The never-ending work of defending the public’s right to know
March 24, 2011By Patrick Leahy
This is the sixth anniversary of Sunshine Week, a time to take stock of the public’s right to know and to celebrate victories in making our government more open and transparent.
It was more than 40 years ago that Congress enacted the landmark Freedom of Information Act. This watershed law ushered in a new and unprecedented era of transparency in government. More than four decades later, the public and the press continue to draw on the FOIA to better understand what the government is doing.
Without the sunlight the FOIA provides, government officials make decisions in the shadows, and face little accountability for their actions. The FOIA provides that window into what the government is doing in the name of the American people.
We have succeeded in recent years in strengthening the Act. I was proud when the OPEN Government Act was signed into law a few years ago, after years of thoughtful debate in Congress. That law marked the first significant reforms to the FOIA in more than a decade, and was the result of bipartisan work in both the Senate and House. I was pleased to work on that important law with my longtime partner on FOIA issues, Republican Senator John Cornyn of Texas. We have continued that partnership, and last Congress, we teamed up again and introduced the OPEN FOIA Act, a new law that requires Congress to explicitly and clearly state its intention to provide for a statutory exemption to the FOIA in new legislative proposals. I look forward to continuing that productive partnership with Senator Cornyn, as we work together this year to enact the Faster FOIA Act, a bill that charters a bipartisan commission to assess and help improve FOIA implementation. I have set a hearing for this week to get the ball rolling.

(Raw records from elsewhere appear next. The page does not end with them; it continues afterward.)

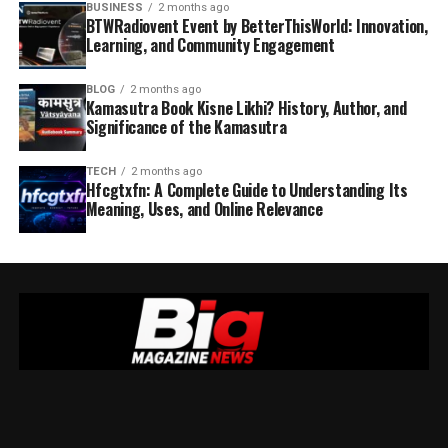
BUSINESS
2 months ago
BTWRadiovent Event by BetterThisWorld: Innovation,
Learning, and Community Engagement
BLOG
2 months ago
Kamasutra Book Kisne Likhi? History, Author, and
Significance of the Kamasutra
TECH
2 months ago
Hfcgtxfn: A Complete Guide to Understanding Its
Meaning, Uses, and Online Relevance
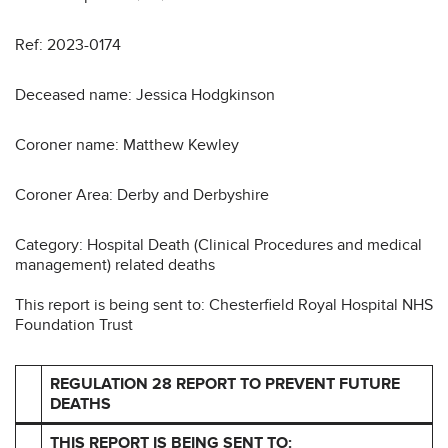
Ref: 2023-0174
Deceased name: Jessica Hodgkinson
Coroner name: Matthew Kewley
Coroner Area: Derby and Derbyshire
Category: Hospital Death (Clinical Procedures and medical
management) related deaths
This report is being sent to: Chesterfield Royal Hospital NHS
Foundation Trust
REGULATION 28 REPORT TO PREVENT FUTURE
DEATHS
THIS REPORT IS BEING SENT TO:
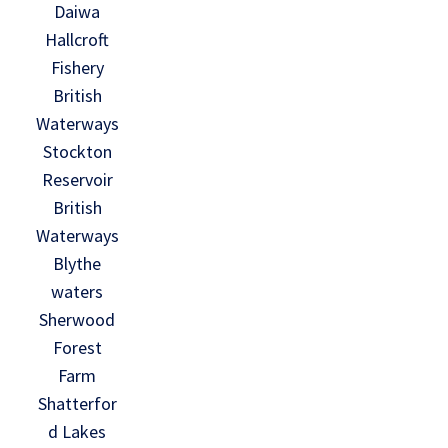
Daiwa
Hallcroft
Fishery
British
Waterways
Stockton
Reservoir
British
Waterways
Blythe
waters
Sherwood
Forest
Farm
Shatterfor
d Lakes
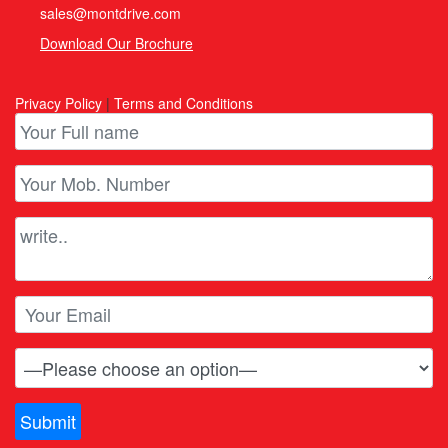
sales@montdrive.com
Download Our Brochure
Privacy Policy
|
Terms and Conditions
Submit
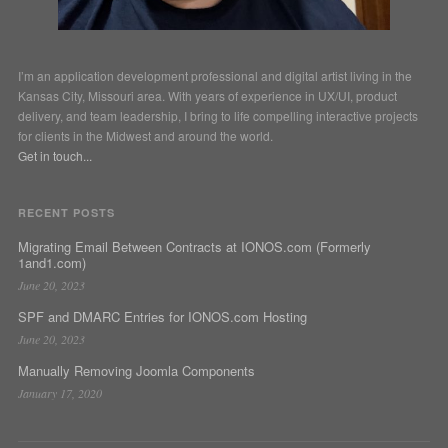
I’m an application development professional and digital artist living in the
Kansas City, Missouri area. With years of experience in UX/UI, product
delivery, and team leadership, I bring to life compelling interactive projects
for clients in the Midwest and around the world.
Get in touch...
RECENT POSTS
Migrating Email Between Contracts at IONOS.com (Formerly
1and1.com)
June 20, 2023
SPF and DMARC Entries for IONOS.com Hosting
June 20, 2023
Manually Removing Joomla Components
January 17, 2020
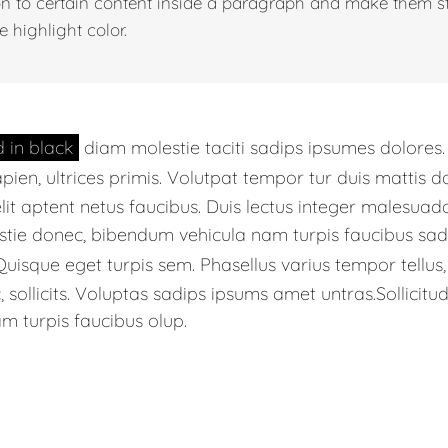
on to certain content inside a paragraph and make them s
e highlight color.
d in black
diam molestie taciti sadips ipsumes dolores
apien, ultrices primis. Volutpat tempor tur duis mattis 
lit aptent netus faucibus. Duis lectus integer males
stie donec, bibendum vehicula nam turpis faucibus sadi
uisque eget turpis sem. Phasellus varius tempor tellu
sollicits. Voluptas sadips ipsums amet untras.Sollicitud
m turpis faucibus olup.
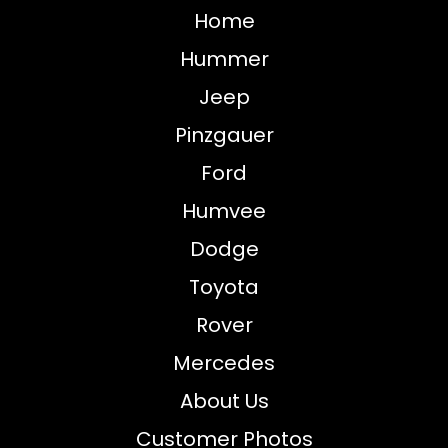
Home
Hummer
Jeep
Pinzgauer
Ford
Humvee
Dodge
Toyota
Rover
Mercedes
About Us
Customer Photos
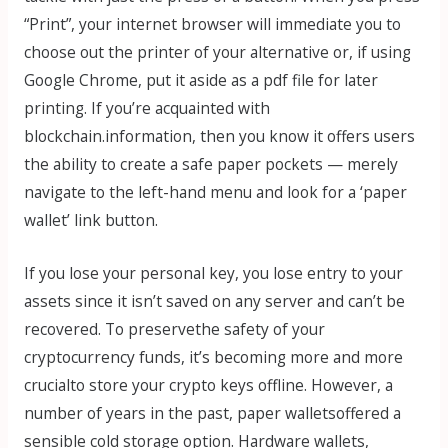
“Print”, your internet browser will immediate you to
choose out the printer of your alternative or, if using
Google Chrome, put it aside as a pdf file for later
printing. If you’re acquainted with
blockchain.information, then you know it offers users
the ability to create a safe paper pockets — merely
navigate to the left-hand menu and look for a ‘paper
wallet’ link button.
If you lose your personal key, you lose entry to your
assets since it isn’t saved on any server and can’t be
recovered. To preservethe safety of your
cryptocurrency funds, it’s becoming more and more
crucialto store your crypto keys offline. However, a
number of years in the past, paper walletsoffered a
sensible cold storage option. Hardware wallets,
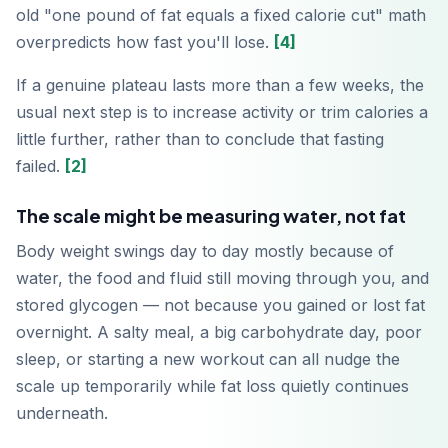
old "one pound of fat equals a fixed calorie cut" math
overpredicts how fast you'll lose.
[4]
If a genuine plateau lasts more than a few weeks, the
Télécharger sur
App Store
usual next step is to increase activity or trim calories a
little further, rather than to conclude that fasting
failed.
[2]
Disponible sur
Google Play
The scale might be measuring water, not fat
Body weight swings day to day mostly because of
water, the food and fluid still moving through you, and
stored glycogen — not because you gained or lost fat
overnight. A salty meal, a big carbohydrate day, poor
sleep, or starting a new workout can all nudge the
scale up temporarily while fat loss quietly continues
underneath.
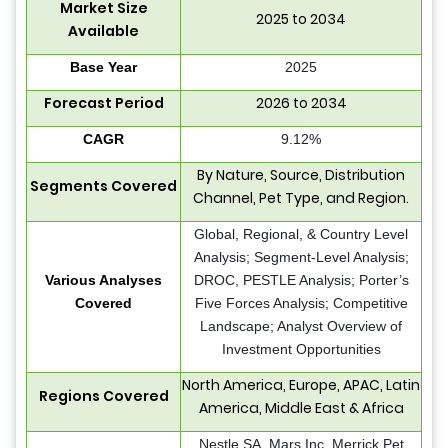
Market Size
2025 to 2034
Available
Base Year
2025
Forecast Period
2026 to 2034
CAGR
9.12%
By Nature, Source, Distribution
Segments Covered
Channel, Pet Type, and Region.
Global, Regional, & Country Level
Analysis; Segment-Level Analysis;
Various Analyses
DROC, PESTLE Analysis; Porter’s
Covered
Five Forces Analysis; Competitive
Landscape; Analyst Overview of
Investment Opportunities
North America, Europe, APAC, Latin
Regions Covered
America, Middle East & Africa
Nestle SA, Mars Inc, Merrick Pet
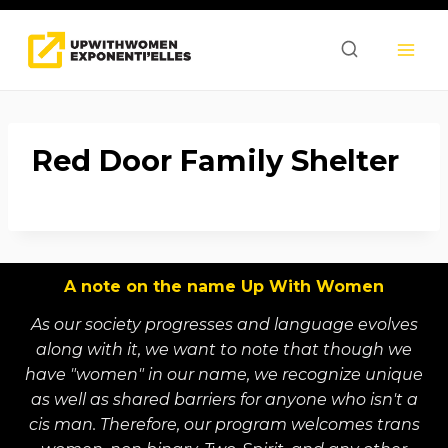
Skip
to
content
Red Door Family Shelter
A note on the name Up With Women
As our society progresses and language evolves
along with it, we want to note that though we
have "women" in our name, we recognize unique
as well as shared barriers for anyone who isn't a
cis man. Therefore, our program welcomes trans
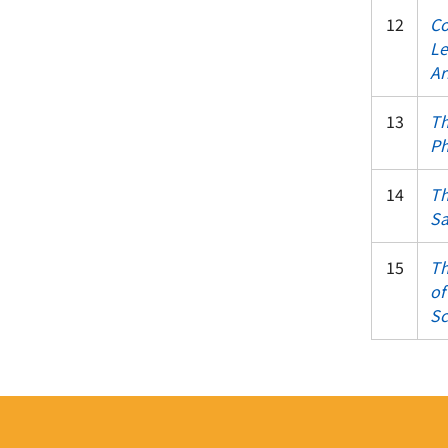
12
Co
Le
Ar
13
Th
Ph
14
Th
Sa
15
Th
of
Sc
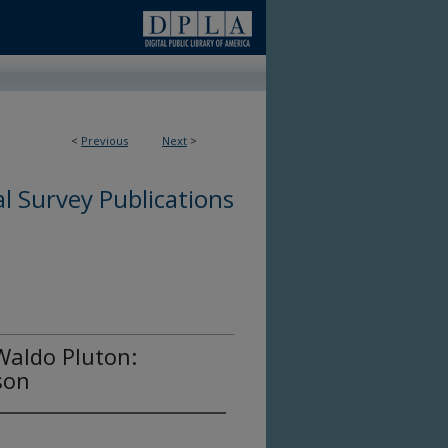
<
Previous
Next
>
l Survey Publications
Waldo Pluton:
son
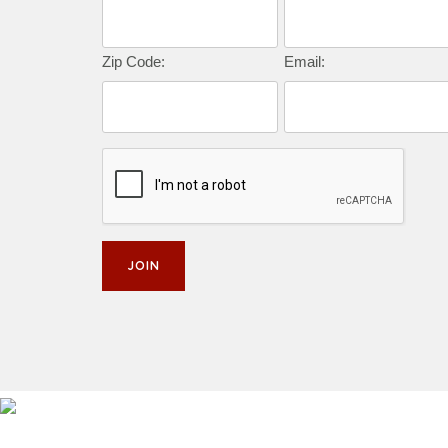
Zip Code:
Email:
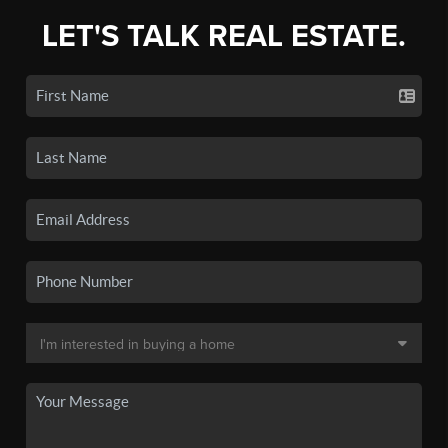
LET'S TALK REAL ESTATE.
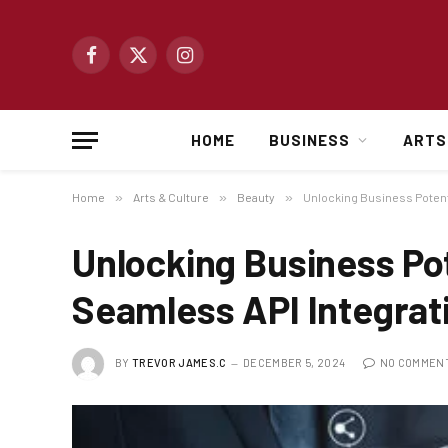
Facebook
X
Instagram
(Twitter)
HOME
BUSINESS
ARTS
Home
»
Arts & Culture
»
Beauty
»
Unlocking Business Potent
Unlocking Business Po
Seamless API Integrat
BY
TREVOR JAMES.C
DECEMBER 5, 2024
NO COMMEN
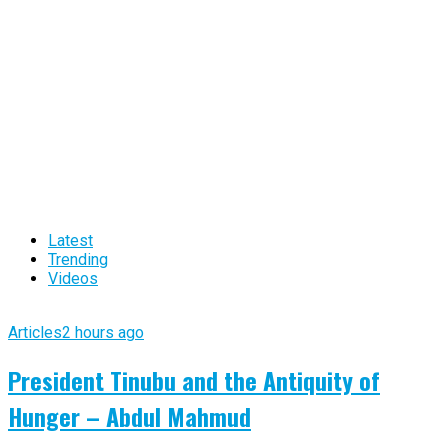
Latest
Trending
Videos
Articles
2 hours ago
President Tinubu and the Antiquity of
Hunger – Abdul Mahmud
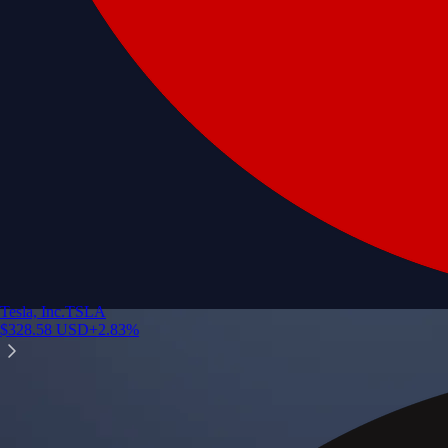
Tesla, Inc.
TSLA
$
328.58
USD
+
2.83
%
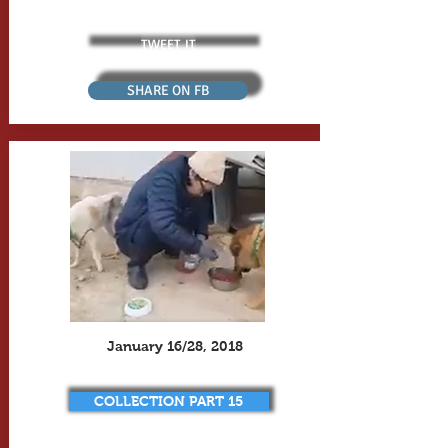
TWEET IT
SHARE ON FB
January 16/28, 2018
COLLECTION PART 15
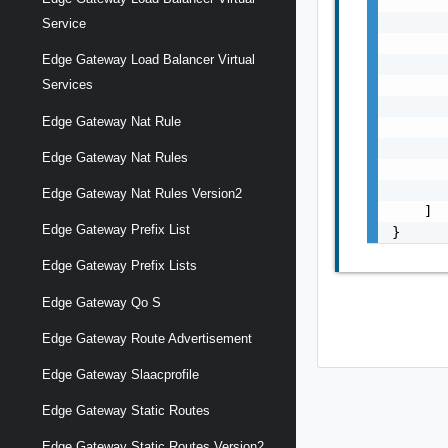
       
       
Service
       
Edge Gateway Load Balancer Virtual
       
       
Services
       
Edge Gateway Nat Rule
       
       
Edge Gateway Nat Rules
       
       
Edge Gateway Nat Rules Version2
    ]

Edge Gateway Prefix List
}
Edge Gateway Prefix Lists
Edge Gateway Qo S
Edge Gateway Route Advertisement
Edge Gateway Slaacprofile
Edge Gateway Static Routes
Edge Gateway Static Routes Version2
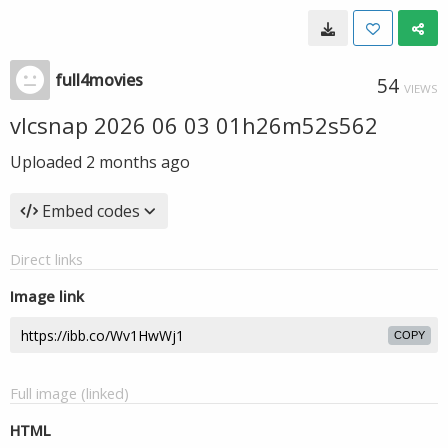
full4movies
54
VIEWS
vlcsnap 2026 06 03 01h26m52s562
Uploaded
2 months ago
Embed codes
Direct links
Image link
COPY
Full image (linked)
HTML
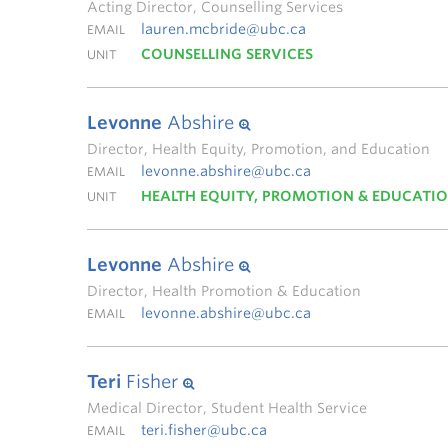
Acting Director, Counselling Services
lauren.mcbride@ubc.ca
EMAIL
COUNSELLING SERVICES
UNIT
Levonne
Abshire
Director, Health Equity, Promotion, and Education
levonne.abshire@ubc.ca
EMAIL
HEALTH EQUITY, PROMOTION & EDUCATI
UNIT
Levonne
Abshire
Director, Health Promotion & Education
levonne.abshire@ubc.ca
EMAIL
Teri
Fisher
Medical Director, Student Health Service
teri.fisher@ubc.ca
EMAIL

The digital age opens new opportunities for the public to access information about their government with greater ease and wider availability. More and more, Vermonters and all Americans are turning to the Internet for information and news. Traditional media sources are finding new ways to deliver information online, and social media is connecting readers and viewers in ways never seen before.
Technology has made information much easier to gather, share and store. The social media revolution is riding this wave, carrying us along. This is also a time when security and safety concerns motivate governments to build or hire databanks that hoard vast bits of information about each of us. At a time when our government knows more and more about us, we need the FOIA to learn what our government is doing.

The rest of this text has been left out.